# OBS and clapton coils.



## Nick (19/1/17)

Morning guys, I bought a OBS a while back, love the tank for no other reason than it will not leak and is easy to build, when I bought the OBS I got two Clapton coils with it, I use a joytech evic Vtwo mini 75w as my everyday, I vape at around 20 watts .3/.4 ohms and I get everything I need from the vape and the battery last around 8 hours before a recharge, the thing is the claptons are sitting there screaming use me... not sure what the build of the claptons is but want to know what wattage I would need to fire these things up they look huge, and is the Evic up to the job..


----------



## Kalashnikov (19/1/17)

definetly not bud. Those coils need 60Watts plus. They are excellent coils tho. Save them for when you get a dual battery mod


----------



## Nick (19/1/17)

Kalashnikov said:


> definetly not bud. Those coils need 60Watts plus. They are excellent coils tho. Save them for when you get a dual battery mod


Thanks Kalashnikov, not a fan of huge Mods unfortunately , so supplementary question, what's a good mini size dual battery Mod, and can I build small Clapton coils.


----------



## Keith Milton (19/1/17)

A good Dual battery mod is the Sigeli 213 Fuschai and yes you can build Claptons depending on the size of wire available.


----------



## Nick (19/1/17)

Keith Milton said:


> A good Dual battery mod is the Sigeli 213 Fuschai and yes you can build Claptons depending on the size of wire available.
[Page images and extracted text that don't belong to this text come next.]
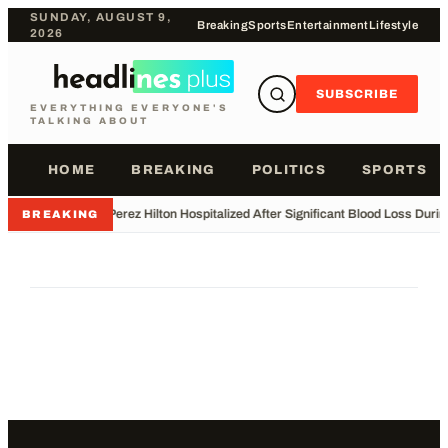
SUNDAY, AUGUST 9,
Breaking
Sports
Entertainment
Lifestyle
2026
SUBSCRIBE
EVERYTHING EVERYONE'S
TALKING ABOUT
HOME
BREAKING
POLITICS
SPORTS
•
Perez Hilton Hospitalized After Significant Blood Loss Duri
BREAKING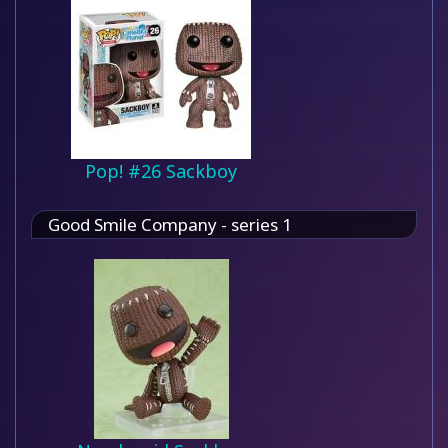
Pop! #26 Sackboy
Good Smile Company - series 1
 Hi Clapton's for the Evic I mean, (just to confirm)


----------



## Keith Milton (20/1/17)

Yes the 213 will run the Clapton's comfortably and still give the power you need.


----------



## Mahir (20/1/17)

Since you like the Evic, there is a dual 18650 Evic mod with an option to use 1 or 2 18650 batts. Also, Joyetech just released a new Evic called the Primo if I'm not mistaken. Looks awesome that mod. Dual battery, 200w, accommodates 25mm attys and has a leather finish.

Reactions: Like 1


----------